Dios habita con nosotros
Como todos sabemos, la salida del pueblo de Israel de Egipto y su posterior entrada a Canaán marcarían no solo la finalización del nomadismo de la nación hebrea, sino que también le proporcionaría el derecho de adorar a Dios en toda su plenitud (Éxodo 8:27-29; 10:25). La adoración es un privilegio que recibimos como fruto directo de nuestra liberación. Israel ya no andaría errante de un lado para otro, pues el Señor lo asentaría en «una tierra buena y ancha» (Éxodo 3:8). Como el pueblo estaría ubicado permanen­temente en una zona geográfica concreta, resultaba ineludible centralizar el culto al verdadero Dios en un lugar fijo, y no donde le pareciera a cada quien. Si el pueblo iba a disponer de un lugar estable para vivir, Dios, el dueño del pueblo, ¿acaso no merecía tener su propio espacio? ¡Por supuesto que sí! Y él mismo se encargaría de ello.

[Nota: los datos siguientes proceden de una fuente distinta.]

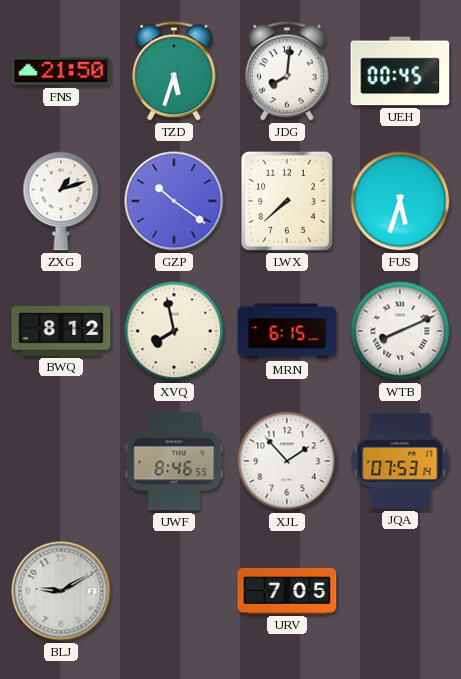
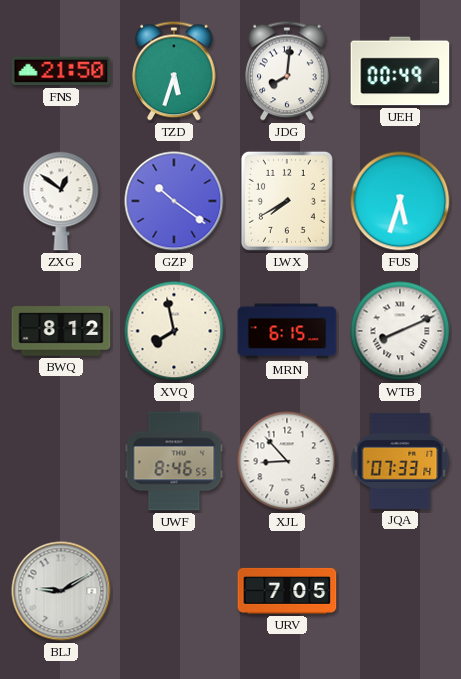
UEH: 00:45 -> 00:49
ZXG: 1:12 -> 12:51
LWX: 7:38 -> 7:40
XJL: 1:53 -> 8:53
JQA: 07:53 -> 07:33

He aquí sus palabras: «Háganme un santuario para que yo habite entre ellos» (Éxodo 25:8, DHH). Este fue el primer santuario que se construyó en la tierra obedeciendo a una orden explícita del Señor. No hay palabras que puedan expresar lo grandioso que debió haber sido para un grupo de ex esclavos recién liberados, escuchar que el Monarca celestial establecería su morada «entre ellos». De hecho, este deseo divino de que le construyan una morada permanente en medio de su pueblo, constituye una verdad tan relevante y de tanta riqueza espiritual que el Pentateuco «le dedica más versículos al tabernáculo que a cualquier otro tema». [3]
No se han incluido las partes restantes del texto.